In particular, you say

but it's still just one state -- occupied by two fermions.

Well certainly that's true since the (pure) state of any quantum mechanical system must be some vector in some Hilbert space. The above example shows, however, that the "same state" terminology can be thought of in terms of the two tensor factors in the Hilbert space; namely the product basis vectors in which the single-particle states of both particles are the same should be excluded from the Hilbert space.

Note: I have concentrated on low dimensional examples, the analysis goes through analogously for Hilbert spaces of any dimension; the Fermionic state are always just those in the antisymmetric subspace, so any product basis vectors in which both factors are the same should be excluded from the Hilbert space basis; such vectors do not live in the antisymmetric subspace.

• One important thing is missing: the exchange operator is applicable if and only if particles are identical. Aug 21, 2014 at 16:41
• @IncnisMrsi I'm not sure what you mean by "is applicable," but it is not true that the exchange operator is "only defined if the particles are identical." For example, if the two particles are both of spin $1/2$, then the spin Hilbert space will be (a subpspace of) the tensor product $\mathcal H_{1/2}\otimes\mathcal H_{1/2}$, and the exchange operator can be defined on that Hilbert space regardless of whether or not the particles are identical. The particles being identical means that the spin state must be an eigenstate of the exchange operator with appropriate eigenvalue $(\pm 1)$. Aug 21, 2014 at 18:38
• Sure, I understand the difference between “can be defined” and “should be used to extract the −1 eigenspace”. That’s why I said what I said. Aug 21, 2014 at 18:45
• @IncnisMrsi In that case, I'm not sure what part of the response is missing. I explicitly address the role of the exchange operator in determining appropriate states of identical particles. Aug 21, 2014 at 18:47
• Only the small silly thing that if two fermions are not identical, then nothing hinders them to have the same wavefunction. In other words “the same quantum state” is not only about wavefunction, but necessarily about identity. Aug 21, 2014 at 18:56

The idea is actually simple. However, most book usually use sloppy terms, or they have not give explicit discussion on this issue, so it usually confused students.
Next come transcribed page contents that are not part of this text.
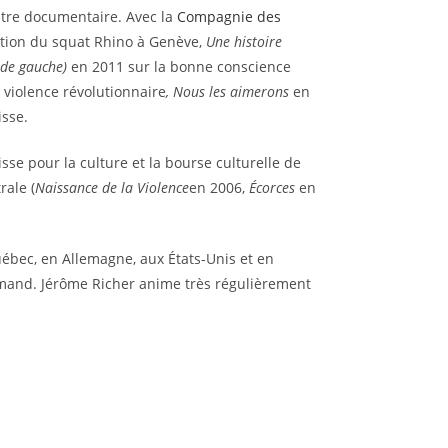
éâtre documentaire. Avec la
Compagnie des
ation du squat Rhino à Genève,
Une histoire
 de gauche)
en 2011 sur la bonne conscience
 violence révolutionnaire
, Nous les aimerons
en
isse.
isse pour la culture et la bourse culturelle de
rale (
Naissance
de la Violence
en 2006,
Écorces
en
uébec, en Allemagne, aux États-Unis et en
lemand. Jérôme Richer anime très régulièrement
The correct phrase should be:

Individual fermion in a system cannot have the same single particle wavefunction

It is clear that the whole system itself always described by a total wavefunction $\Psi$. However, if the particles are not interacting, we can solve each individual particle wavefunction $\psi$ separately and construct the total wavefunction as:

$$\Psi(r_1,r_2,...,r_n) \propto \prod_{\sigma_i} \sigma_i \psi(r_i)$$

where $\sigma_i$ are all possible sign permutation for fermion and boson. The symmetrization and anti-symmetrization is the direct results from the indistinguishably of particles.
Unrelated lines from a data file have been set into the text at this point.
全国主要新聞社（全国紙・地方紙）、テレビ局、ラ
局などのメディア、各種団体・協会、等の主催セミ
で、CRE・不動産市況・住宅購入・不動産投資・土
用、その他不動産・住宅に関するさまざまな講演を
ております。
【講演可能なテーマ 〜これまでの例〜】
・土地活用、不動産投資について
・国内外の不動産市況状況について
So why we usually discuss about the single particle wavefunction $\psi$ rather than the total wavefunction $\Psi$? Though it is possible to measure the total wavefunction, however, each individual particle is actually the smallest measurable subsystem (corresponding to partial trace). When we treat each particle separately, interesting phenomenon appears such as entanglement.